A fascinating spectacle, being in the presence of such an imposing peak, while looking at it from a distance and from a high altitude.

This photograph has been taken from Rocca Calascio, about 20 Km far from the subject as the crow flies, during the sunset. This is actually a panorama made of 10 vertical frames, stitched together to form a 109 MPixel image. Another detail about this shot is that I’ve used a vintage lens, specifically a Pentax SMC 200mm F2.5, built almost 40 years ago and made of steel and glass (no traces of plastic, except for the focus ring), as a sort of technical challenge and to discover if it makes out well against the high tech modern lenses. On paper, it could not seem the best companion for natural landscape. I have to say I’m quite satisfied, even if it’s heavy and not weather sealed.

EXIF:
Camera: Pentax K-3
Lens: Pentax SMC K 200mm f/2.5
Focal lenght: 200mm
Shutter time: 1/20 s
Aperture: F/8
Sensitivity: ISO100
 

This photograph has been awarded at the following international photography competition:
– Honorable Mention in the 2020 edition of the ND Awards: “Great Horn” – Category Panoramic

 

Winter silence

Winter silence

“Winter silence”. The alarm clock rings almost two hours before dawn. In the Abruzzese village of Rocca Calascio, not so far from the “Gran Sasso and Monti della Laga National Park”, the temperature is definitely below zero. After a few brief preparations I go out and reach the car, in the light of the lanterns; proceeding very slowly, along the road that climbs the mountain and leads almost to the fortress, I park at about three-quarters of the way, to avoid not being able to continue in the event of an icy section. I continue on foot, in the silent darkness, warming up as I approach the destination: I pass the tiny ancient village, all made of rock, including the completely frozen paths and stairs, and then find myself walking along a snowy path. The headlamp allows me to clearly see to my left the massive grandeur of the peak and the fortress that rises there and to my right an escarpment of dense trees.

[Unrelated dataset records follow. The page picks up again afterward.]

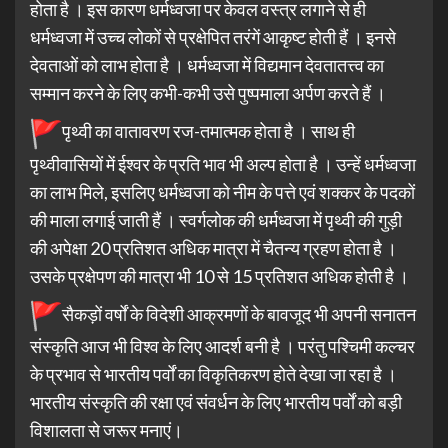
होता है । इस कारण धर्मध्वजा पर केवल वस्त्र लगाने से ही
धर्मध्वजा में उच्च लोकों से प्रक्षेपित तरंगें आकृष्ट होती हैं । इनसे
देवताओं को लाभ होता है । धर्मध्वजा में विद्यमान देवतातत्त्व का
सम्मान करने के लिए कभी-कभी उसे पुष्पमाला अर्पण करते हैं ।
पृथ्वी का वातावरण रज-तमात्मक होता है । साथ ही
पृथ्वीवासियों में ईश्वर के प्रति भाव भी अल्प होता है । उन्हें धर्मध्वजा
का लाभ मिले, इसलिए धर्मध्वजा को नीम के पत्ते एवं शक्कर के पदकों
की माला लगाई जाती हैं । स्वर्गलोक की धर्मध्वजा में पृथ्वी की गुड़ी
की अपेक्षा 20 प्रतिशत अधिक मात्रा में चैतन्य ग्रहण होता है ।
उसके प्रक्षेपण की मात्रा भी 10 से 15 प्रतिशत अधिक होती है ।
सैकड़ों वर्षों के विदेशी आक्रमणों के बावजूद भी अपनी सनातन
संस्कृति आज भी विश्व के लिए आदर्श बनी है । परंतु पश्चिमी कल्चर
के प्रभाव से भारतीय पर्वों का विकृतिकरण होते देखा जा रहा है ।
भारतीय संस्कृति की रक्षा एवं संवर्धन के लिए भारतीय पर्वों को बड़ी
विशालता से जरूर मनाएं।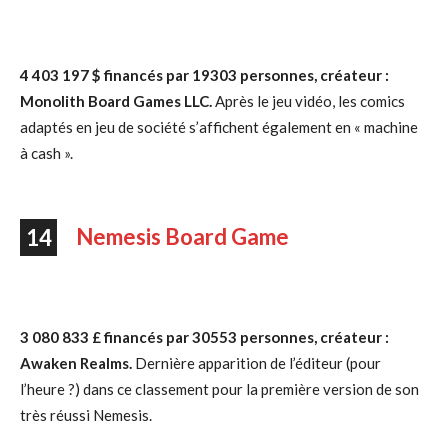
4 403 197 $ financés par 19303 personnes, créateur :
Monolith Board Games LLC.
Après le jeu vidéo, les comics
adaptés en jeu de société s’affichent également en « machine
à cash ».
Nemesis Board Game
14
3 080 833 £ financés par 30553 personnes, créateur :
Awaken Realms.
Dernière apparition de l’éditeur (pour
l’heure ?) dans ce classement pour la première version de son
très réussi Nemesis.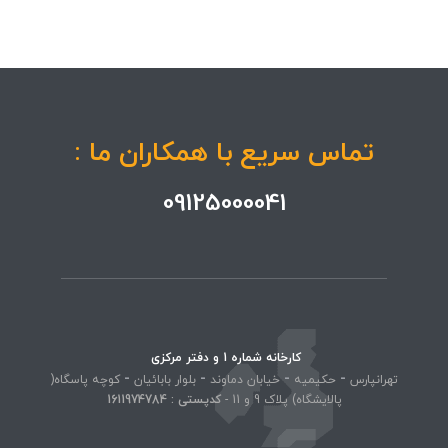
تماس سریع با همکاران ما :
09125000041
کارخانه شماره 1 و دفتر مرکزی
-
-
-
-
تهرانپارس
حکیمیه
خیابان دماوند
بلوار بابائیان
کوچه پاسگاه(
پالایشگاه) پلاک 9 و 11 -
کد‌پستی : 1611974784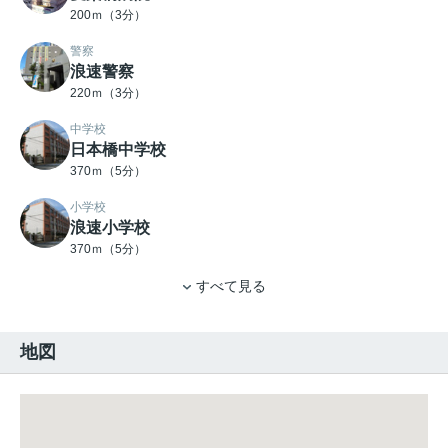
200ｍ（3分）
警察
浪速警察
220ｍ（3分）
中学校
日本橋中学校
370ｍ（5分）
小学校
浪速小学校
370ｍ（5分）
すべて見る
地図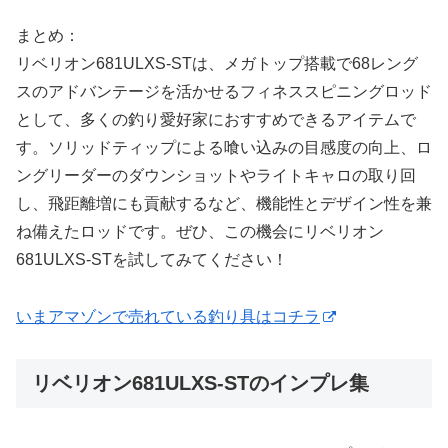
まとめ：
リベリオン681ULXS-STは、メガトップ搭載で68レング
スのアドバンテージを活かせるフィネススピニングロッド
として、多くの釣り愛好家におすすめできるアイテムで
す。ソリッドティップによる喰い込みの目感度の向上、ロ
ングリーダーのダウンショットやライトキャロの取り回
し、飛距離増にも貢献するなど、機能性とデザイン性を兼
ね備えたロッドです。ぜひ、この機会にリベリオン
681ULXS-STを試してみてください！
いまアマゾンで売れている釣り具はコチラ
リベリオン681ULXS-STのインプレ集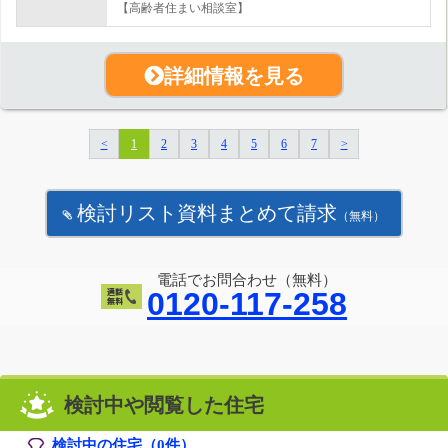
【高齢者住まい相談室】
詳細情報を見る
<
1
2
3
4
5
6
7
>
検討リスト資料まとめて請求
（無料）
電話でお問合わせ（無料）
0120-117-258
検討中や閲覧した住宅
検討中の住宅（
0
件）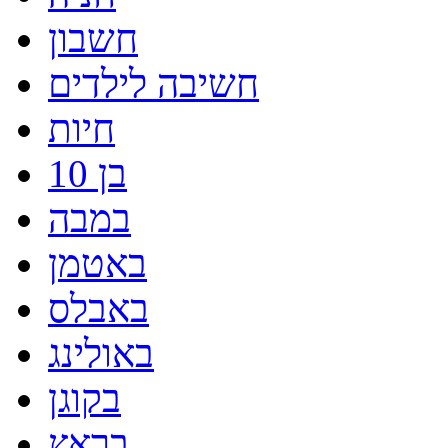
חשבון
חשיבה לילדים
חיות
בן 10
במבה
באטמן
באבלס
באולינג
בקוגן
בראץ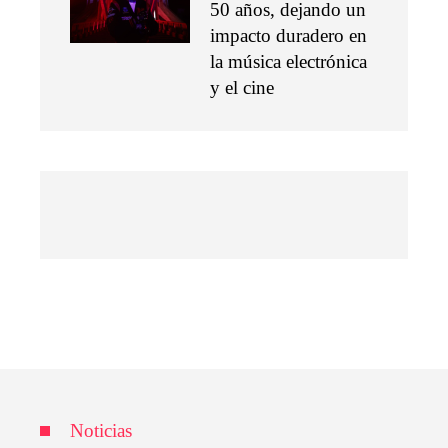
50 años, dejando un
impacto duradero en
la música electrónica
y el cine
Noticias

Before long, I find the small church of Santa Maria Della Pietà in front of me, a beautiful Renaissance work with an octagonal base and a large solid wooden door. It looks like a gem, there on the mountainside, microscopic compared to the vastness of the surrounding landscape.
So I decide to represent the impression that this small and fascinating architectural treasure has given me: I go up a little further along the path and find a suitable composition. In the meantime, the first light of dusk marks the beginning of the morning blue hour, revealing the white geometric shape of the church, facing an immense mountainous panorama. The nearest hills are mostly bare and with soft and sinuous shapes but, on the horizon, you can see the silhouettes of the highest and snow-capped peaks, including the unmistakable Corno Grande, the highest of the Gran Sasso, and all the Apennines.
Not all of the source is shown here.